Easy Kanji with Impossible Readings — 15 Comments

  1. Hooray, I got 2 (たび), and 5(くらげ). I should have got 4 (あずき), but somehow I forgot its last ‘き’.

    It’s worth pointing out that these kinds of words will often either be accompanied by furigana telling you the pronunciation, or will be changed into hiragana or katakana to make them easier to read for Japanese people too. It depends on the word though. 小豆 frequently appears without any pronunciation help.

    • Nice. I’m impressed. While often these words will appear with furigana in a book, as you know usually this furigana only appears once, the first time the word appears. So it can be a pain to remember sometimes.

    • Don’t worry, regardless of the ease level of these kanji, these are incredibly difficult readings.

  2. Only tangentially related, but I find that those very complex kanji are among the easier ones to remember. There’s more for the mind to hang on to, or something like that. Especially if you use Heisig-style mnemonics. 響 is a common enough one (and I suppose not even all that complicated) but it’s a favourite of mine. They’re fun to write, too.

  3. I got number 1, 2, 3, 4 and 5, but it stopped there.

    Compounds with non-standard readings like these are horrible to remember at first!
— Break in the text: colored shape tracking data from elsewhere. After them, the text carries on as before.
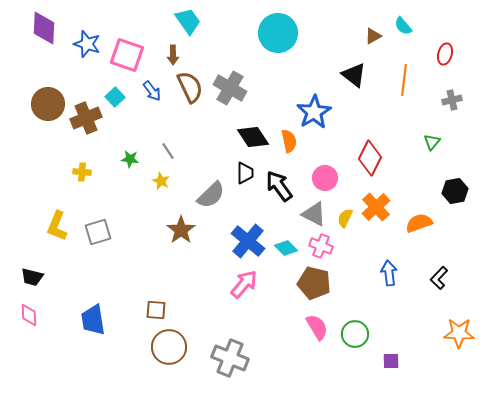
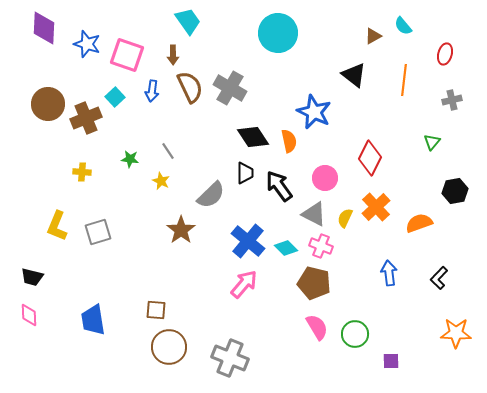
blue arrow at (152, 91): rotated 45 degrees clockwise
blue star at (314, 112): rotated 16 degrees counterclockwise
orange star at (459, 333): moved 3 px left
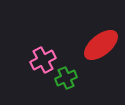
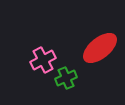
red ellipse: moved 1 px left, 3 px down
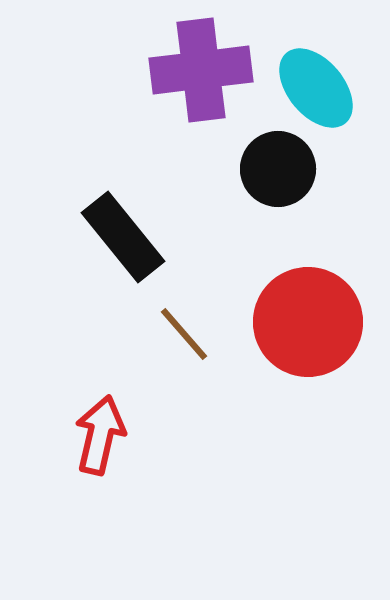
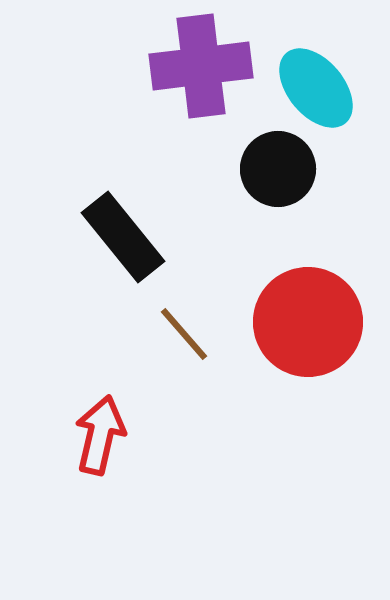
purple cross: moved 4 px up
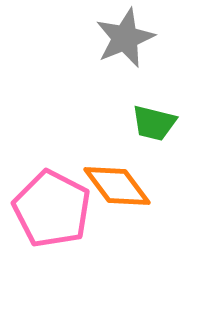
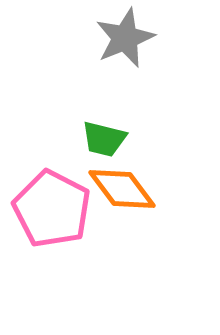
green trapezoid: moved 50 px left, 16 px down
orange diamond: moved 5 px right, 3 px down
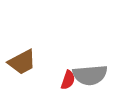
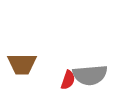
brown trapezoid: moved 2 px down; rotated 28 degrees clockwise
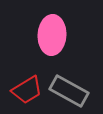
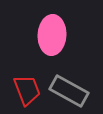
red trapezoid: rotated 80 degrees counterclockwise
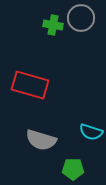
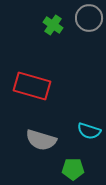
gray circle: moved 8 px right
green cross: rotated 24 degrees clockwise
red rectangle: moved 2 px right, 1 px down
cyan semicircle: moved 2 px left, 1 px up
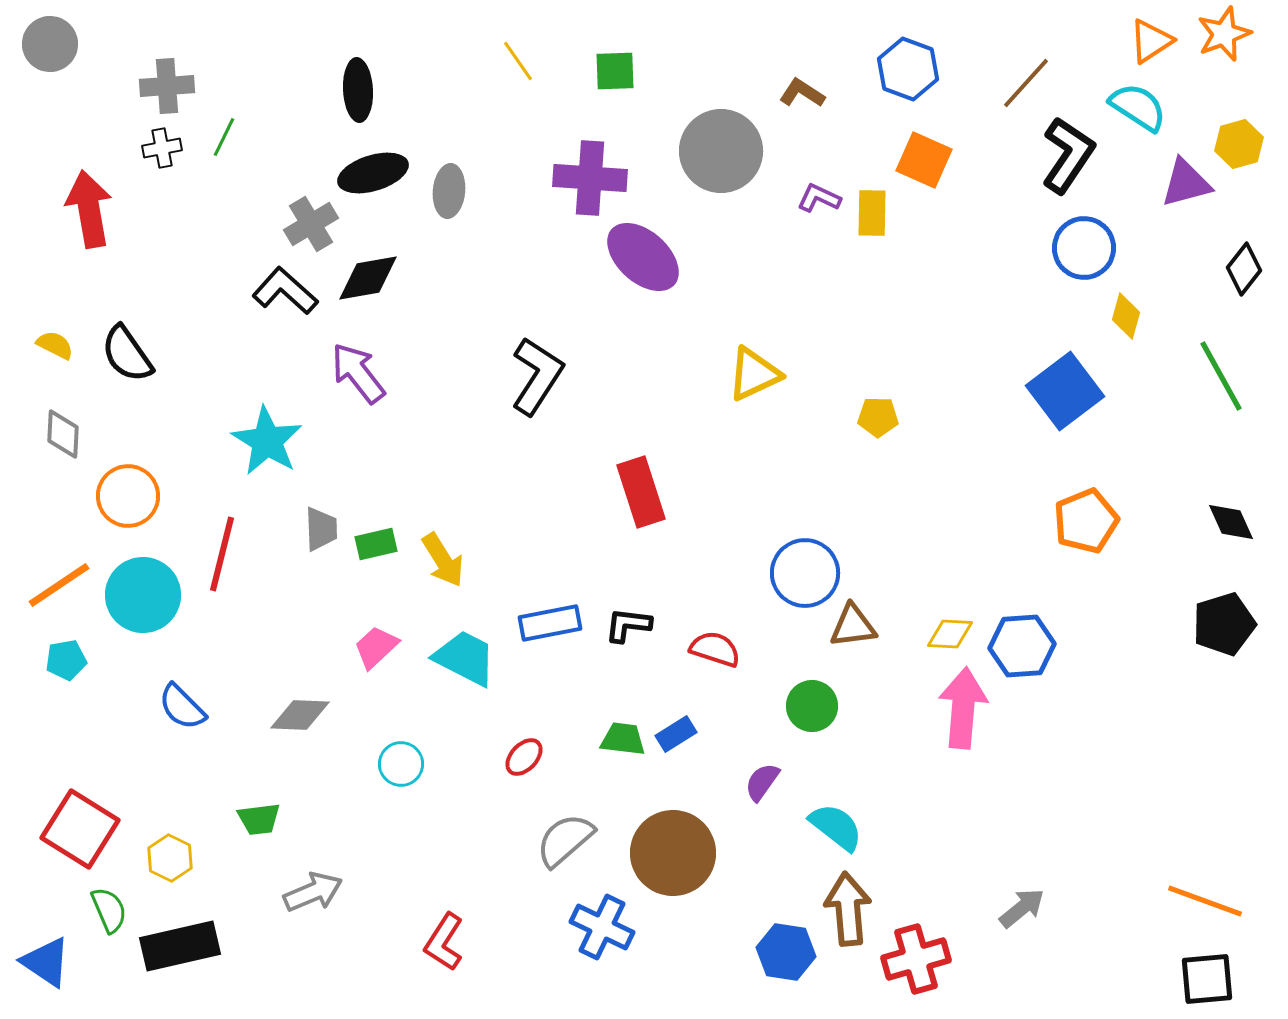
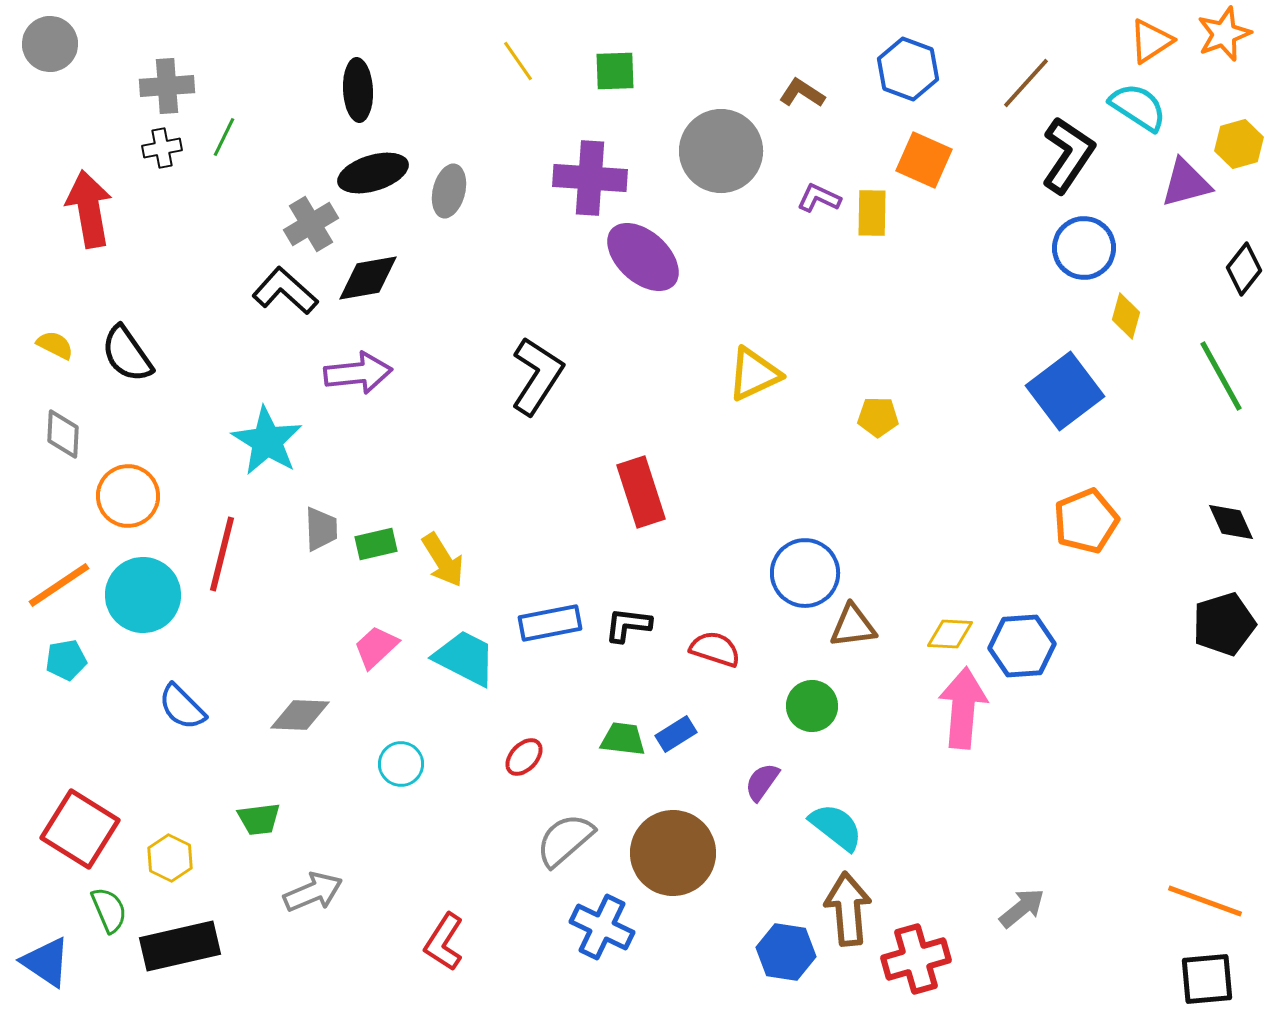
gray ellipse at (449, 191): rotated 9 degrees clockwise
purple arrow at (358, 373): rotated 122 degrees clockwise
I’ve found that once they’re in, they stay there though.

      • 水母 is Chinese for jellyfish as well. So my guess is that some of these were borrowed combinations from China, with Japanese pronunciation just placed on top of them.

        小豆 is a really cute combination “small” + “bean” = “red bean”. The characters don’t help you pronounce the word at all, since those characters don’t normally say “a” and “zuki”. But it makes a lot of sense, since they are small beans.
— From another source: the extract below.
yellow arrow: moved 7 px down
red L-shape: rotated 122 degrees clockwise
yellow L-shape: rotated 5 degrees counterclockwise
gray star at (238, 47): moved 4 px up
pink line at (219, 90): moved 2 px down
  4. The only one I got was 小豆… But it was the only word I knew though, and it’s in my Anki deck. Another proof, if it was even needed, that everything that goes in Anki sticks in your mind…
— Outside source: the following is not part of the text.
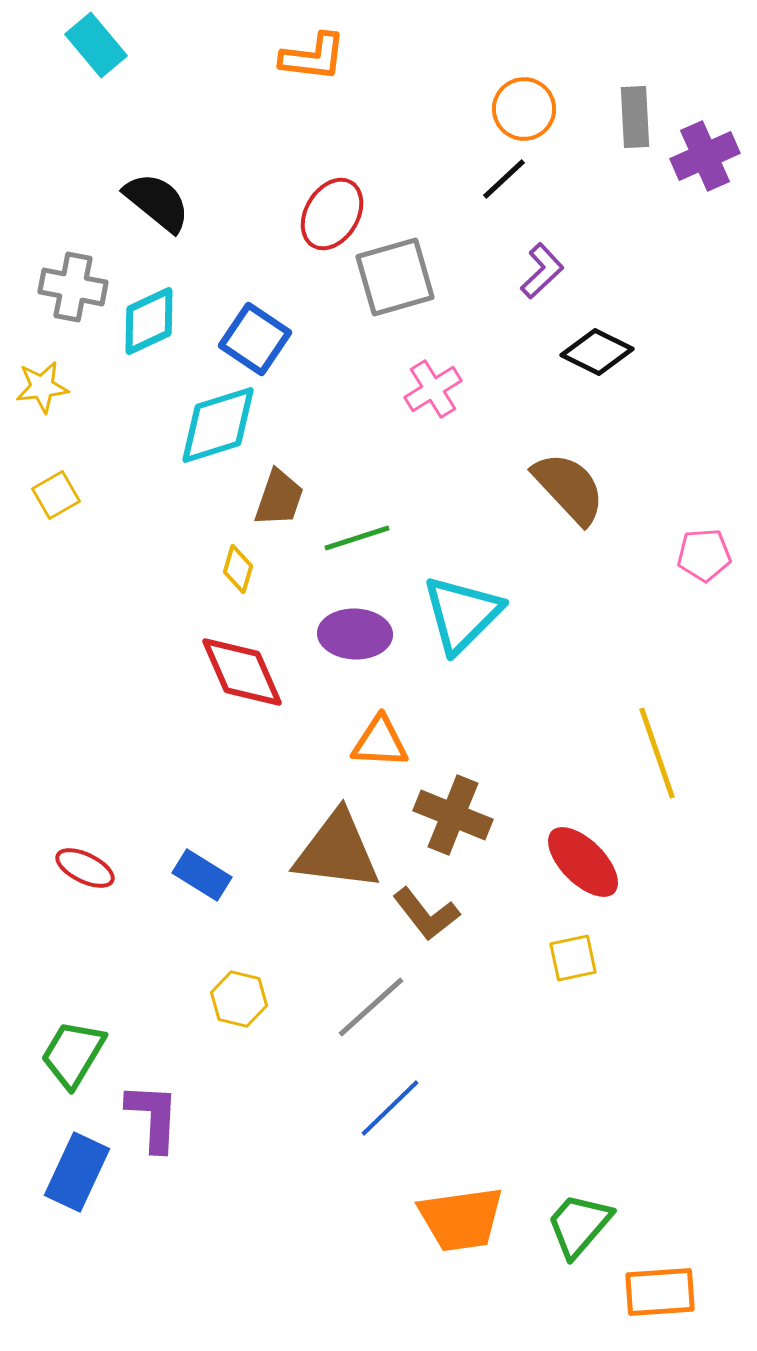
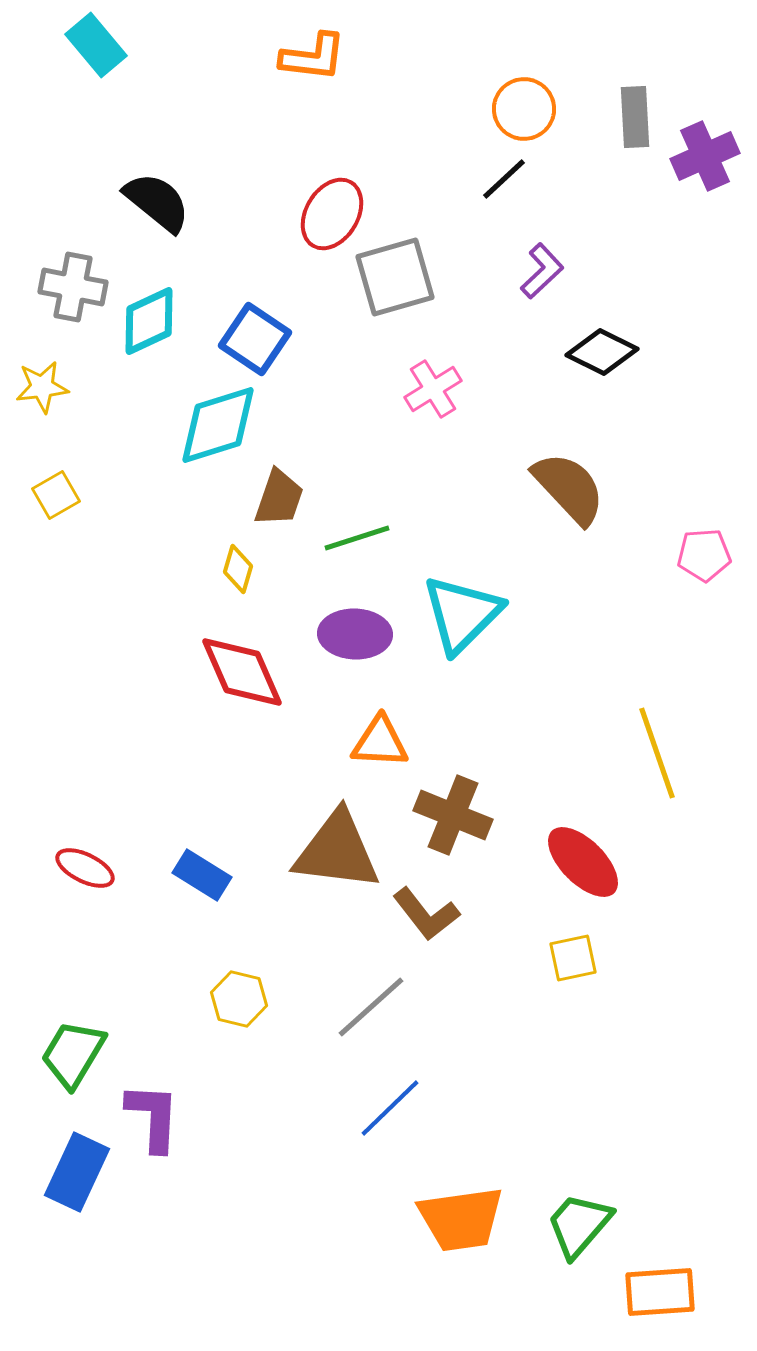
black diamond at (597, 352): moved 5 px right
    That’s a nice bunch of delinquents you found there !
    Will add them to my deck in a near future :P

  5. Here are a few more :
    (now I’m glad I put an “irregular reading” tag on them in my deck)


    Pick your favorite :)

    • Thanks for the link. It’s nice when the kanji work out well like this. It really creates that fun connection with the language. It’s not so nice when due to all the changes and alterations throughout history, you have no clue (without doing a lot of digging) why some kanji is the way it is today.